**Work request:** Down to the last line below, write out every line exactly, starting with the one that contains "<< Special Services (65, 693)" and leaving out the pictures.

===

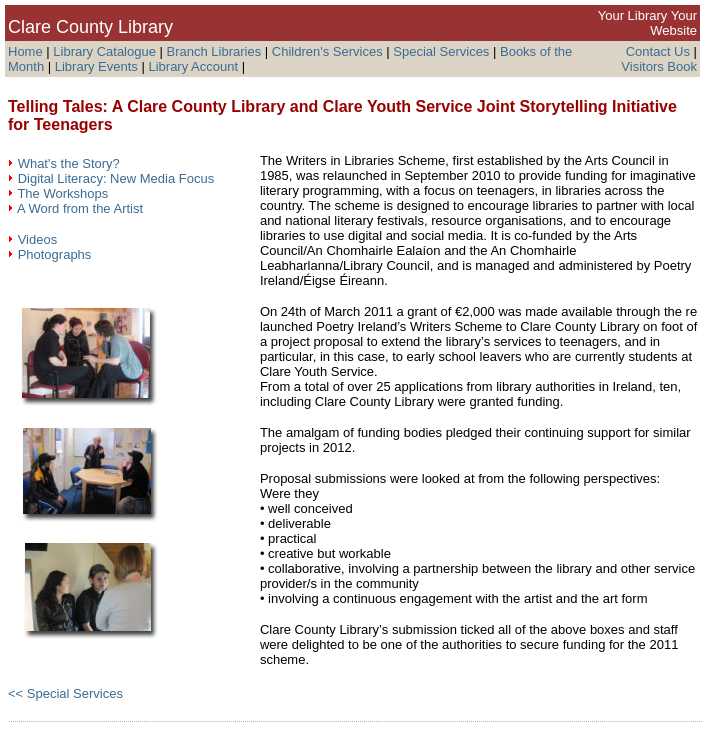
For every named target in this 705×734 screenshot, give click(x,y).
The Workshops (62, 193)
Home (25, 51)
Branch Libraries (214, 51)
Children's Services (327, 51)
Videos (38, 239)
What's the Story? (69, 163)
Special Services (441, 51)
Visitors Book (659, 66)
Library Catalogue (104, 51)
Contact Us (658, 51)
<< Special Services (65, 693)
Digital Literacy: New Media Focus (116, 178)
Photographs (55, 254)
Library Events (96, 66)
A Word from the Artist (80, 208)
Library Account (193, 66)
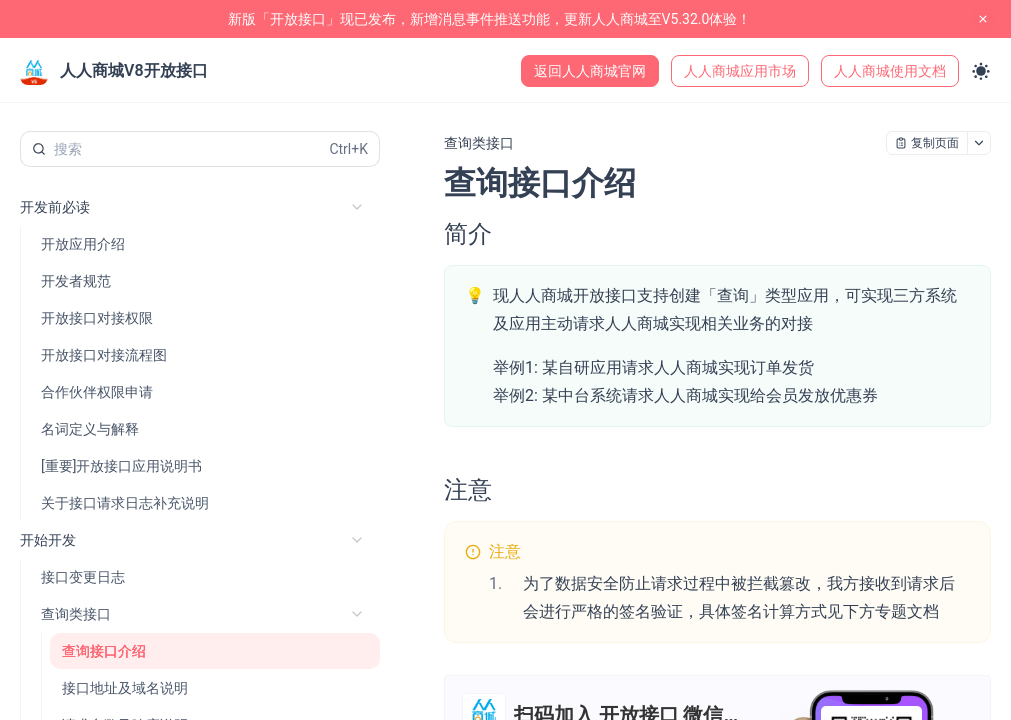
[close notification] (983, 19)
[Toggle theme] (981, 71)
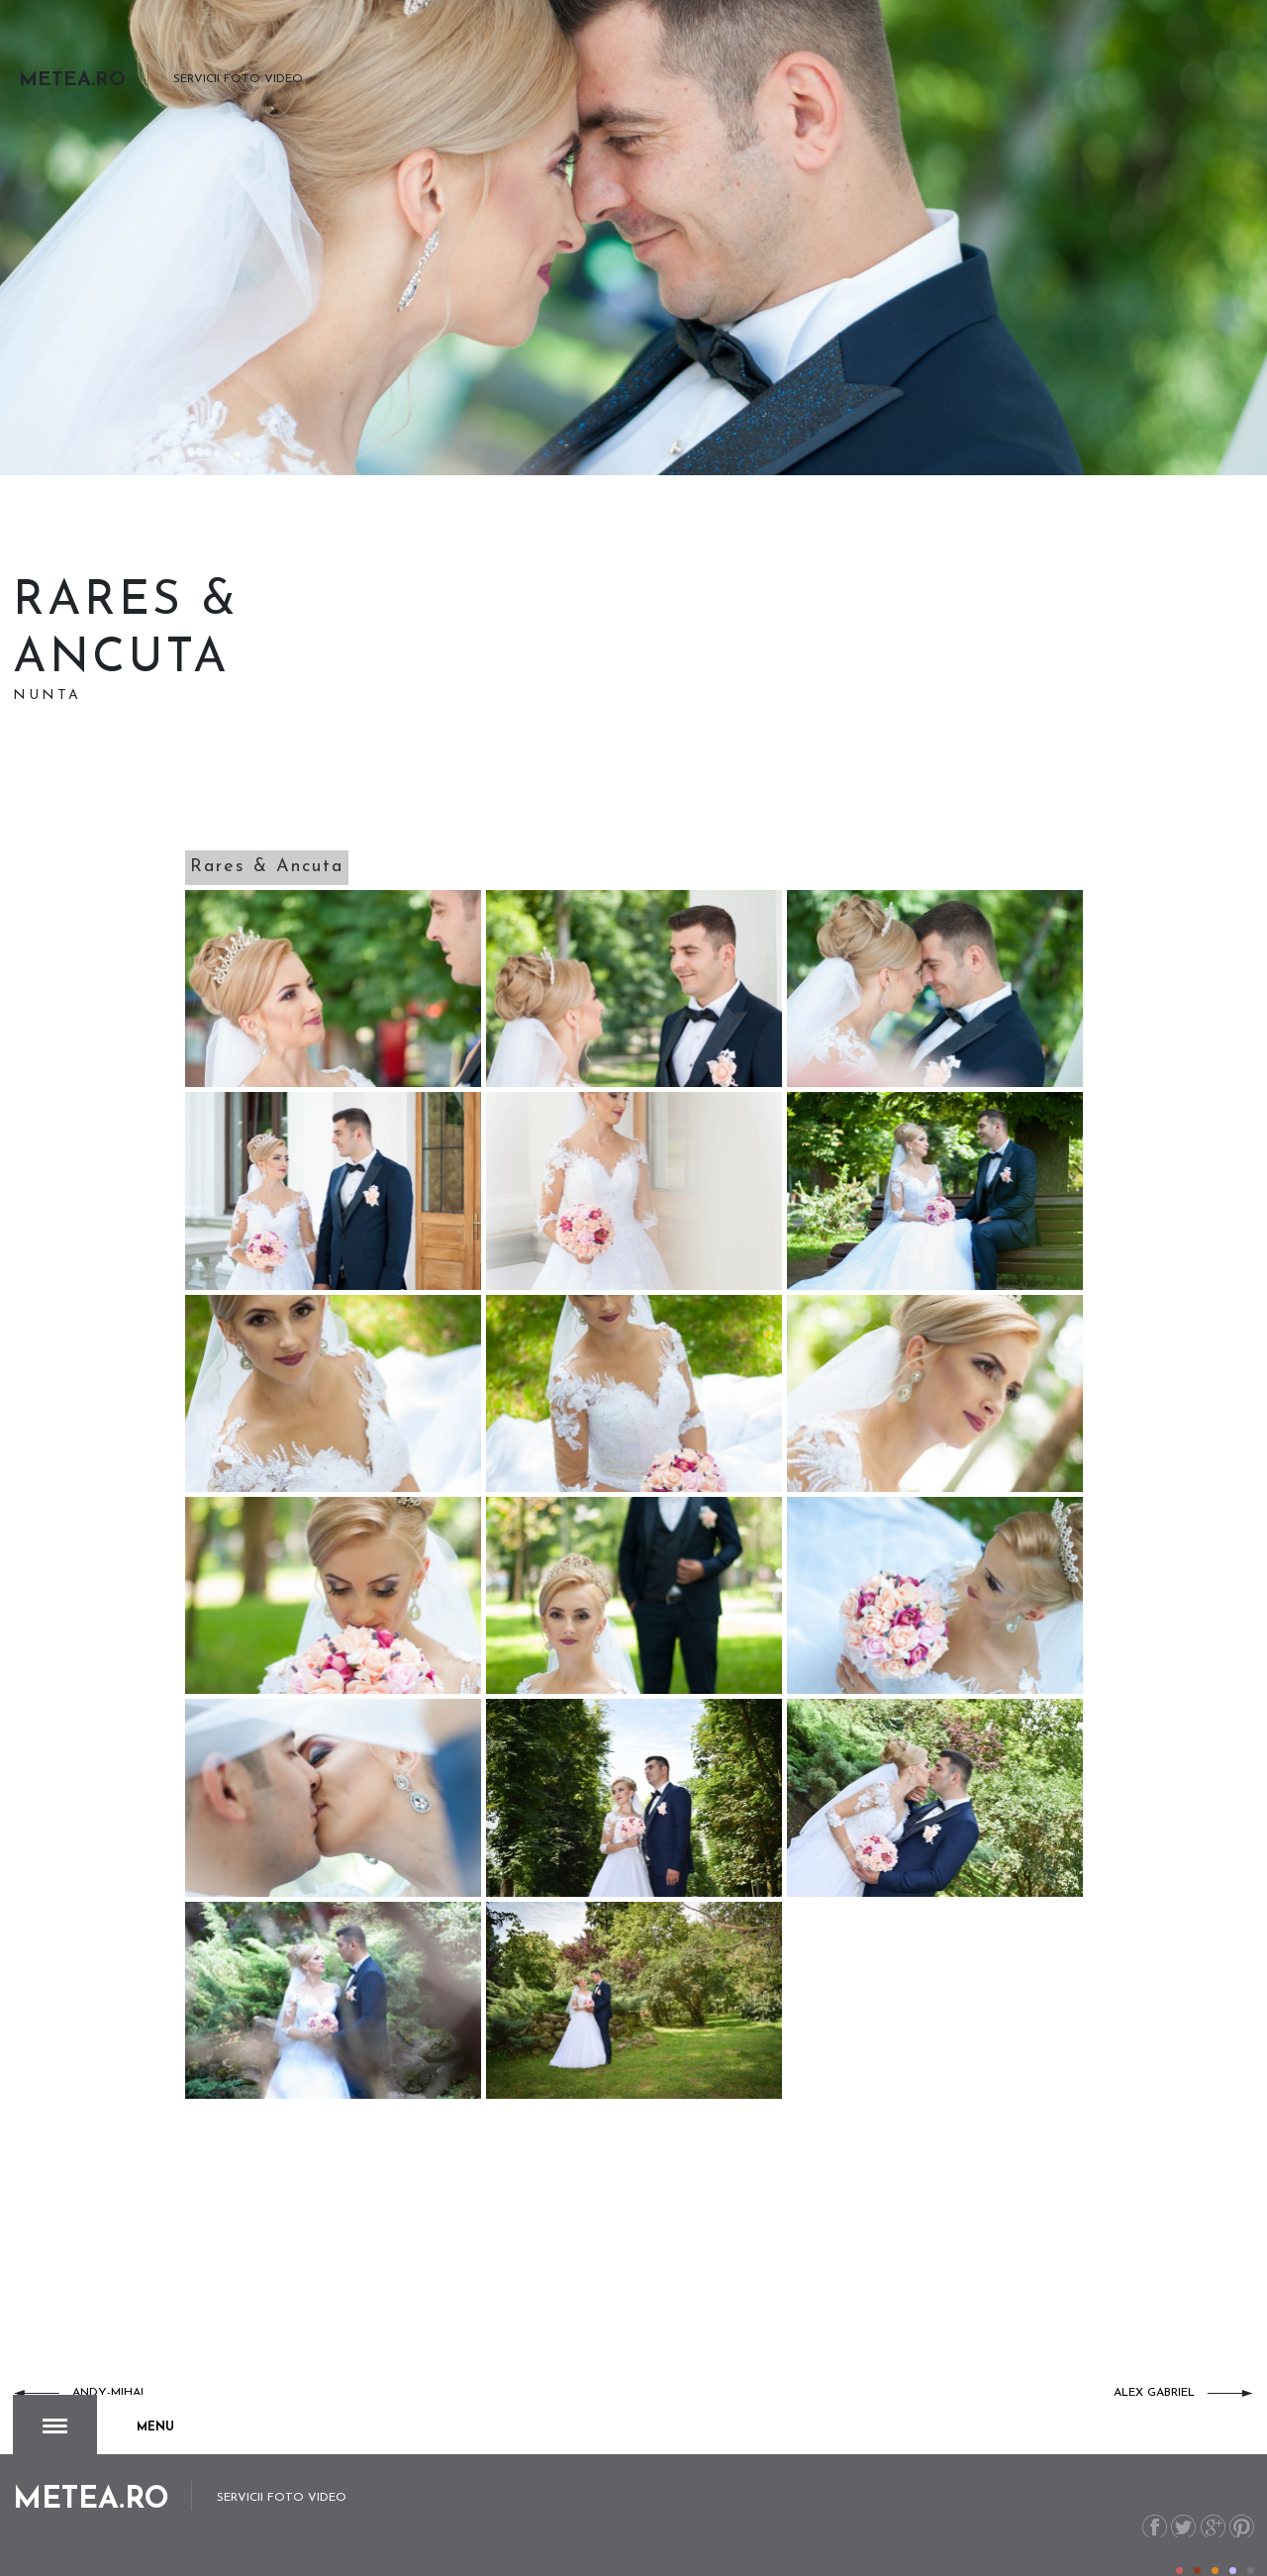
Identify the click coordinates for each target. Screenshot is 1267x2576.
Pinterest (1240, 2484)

===

**Expected output:**
<< Special Services (65, 693)
Digital Literacy: New Media Focus (116, 178)
Photographs (55, 254)
Library Events (96, 66)
A Word from the Artist (80, 208)
Library Account (193, 66)
[close notification] (983, 19)
[Toggle theme] (981, 71)
Identify the click coordinates for each target. Screenshot is 1267x2576.
Pinterest (1240, 2484)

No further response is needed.